池田小児童殺傷事件から25年、全国で見直し進む学校の安全対策…見守り担い手不足の課題も
児童8人が犠牲となり、教師を含む計15人が重軽傷を負った大阪教育大付属池田小の児童殺傷事件は、8日で発生から25年となる。
事件は学校の安全対策が見直される契機となったが、見守りを担う人手が不足するなど課題も残る。(佐藤祐介、竹内涼)
記者は5日朝、付属池田小を訪れた。緩やかな坂道に面する校舎周辺では、児童らが登校する中、「見守り中」と前かごに書かれた自転車で、教員が通学路を巡回。近くの横断歩道では、「PTA」と書かれたベストを着た保護者が、旗を持って見守っていた。
校舎の周囲は、大人の背丈よりはるかに高いフェンスで覆われている。上には感知センサーが張り巡らされ、複数の防犯カメラも設置。人の出入りは警備員が立つ正門に限定されていた。
25年前の事件当日、宅間守・元死刑囚は午前10時過ぎ、当時の正門に車で乗り付けた。門が閉まっていたため、開いていた別の門から侵入した。公判では「門が開いていなければ、入らなかっただろう」と述べた。
校舎は2004年、事件を教訓に改築された。同小によると、校舎内には複数の警報ブザーが設置され、1年生の児童の身長でも押せる高さにある。不審者に気づきやすくするため、建物の一部はガラス張りだ。
同小では事件後、一度も侵入事案は起きていない。荒川真一校長は取材に「日本中の学校に安全への高い意識を持ってもらうため、本校の教員の意識の高さや設備を発信する使命がある」と語った。
目標の半分以下
全国の学校でも、安全対策の見直しが進む。
文部科学省によると、全国の幼稚園から高校までの防犯カメラの設置率は、03年度は2割未満だったが、23年度には6割を超えた。同省は09年、各校に危機管理マニュアルの作成を義務づけた。19年度には、大学の教職課程で安全を学ぶ授業を必修とした。
05年度には、警察官OBらが安全対策を教員らに助言し、見守りも行う「スクールガードリーダー(SGL)」の制度が導入された。

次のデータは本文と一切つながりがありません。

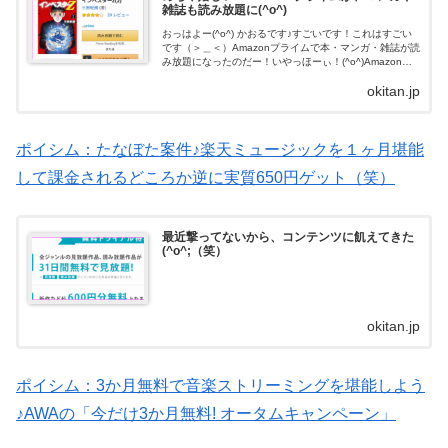
雑誌も読み放題に(^o^)
おっはよー(^o^) かおるです♪すごいです！これはすごい
です（＞＿＜）Amazonプライムで本・マンガ・雑誌が読
み放題になったのだー！いやっほーぃ！(^o^)Amazonプ
ライムで本が無料で読み放題マンガも！雑誌も！小説
okitan.jp
も！技術本も！ぜー...
ポイシム：たなぼた案件♪楽天ミュージックを１ヶ月堪能
して課金されるどころか逆に実質650円ゲット（笑）
最近撃ってないから、コンテンツに飢えてきた
(^o^;（笑）
okitan.jp
ポイシム：3か月無料で音楽ストリーミングを堪能しよう
♪AWAの「今だけ3か月無料! オータムキャンペーン」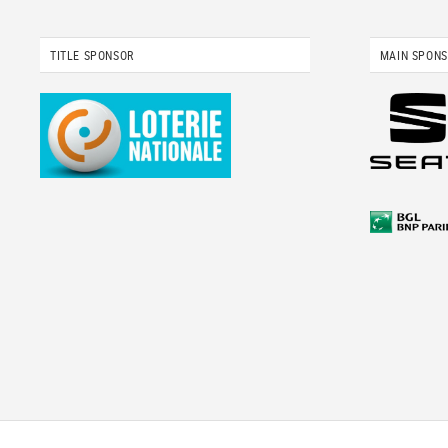
TITLE SPONSOR
MAIN SPON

兵庫県明石市の市立中崎小の通学路では5日朝、SGLを務める県警OBの松尾和生さん(67)が、登下校を見守る地域ボランティアに子どもの安全を確認していた。
月に数回、各校区を巡回し、教員やボランティアらと情報交換する。松尾さんは取材に「いざという時にどう動けるかは日頃の心構えが欠かせない」と話し、市教育委員会の担当者は「プロの視点を提供してもらって助かっている」と述べた。
ただ、25年度時点で、SGLは全国に約1500人。文科省が目標とする4000人の半分以下だ。09年度からSGLを配置していた大阪府摂津市では、24年度末に府警OBらが引退し、後任が見つかっていない。同市の担当者は「担い手を見つけるのは容易ではない」と話した。
感知でアラーム
そうした中、新技術を活用する動きもある。名古屋市の防犯機器販売会社「NSK」では、AI(人工知能)を搭載した防犯カメラを学校向けに販売。校門前での長時間の滞在や、塀を乗り越えようとする動きを感知すると、職員室にアラームなどで通知が届く。
同社によると、全国で300校以上が導入しているといい、担当者は「人の目と異なり、集中力が途切れないのが強みだ」と話した。
「防犯教育重要」
学校安全に詳しい小宮信夫・立正大教授(犯罪学)の話「付属池田小の事件以降、学校安全の取り組みは進歩してきた。特に関西の学校は積極的だ。一方、教員は多忙で防犯のプロでもないので、警察OBらの力も必要だ。より重要なのは、子どもらが防犯知識を高めて危険を事前に避ける能力を高めることで、そういった教育の充実を期待している」
◆大阪教育大付属池田小の児童殺傷事件=2001年6月8日午前10時過ぎ、大阪府池田市の付属池田小に当時37歳だった宅間守・元死刑囚(04年執行)が侵入し、児童や教師を次々と包丁で襲った。1、2年生計8人が死亡、児童13人と教師2人が重軽傷を負った。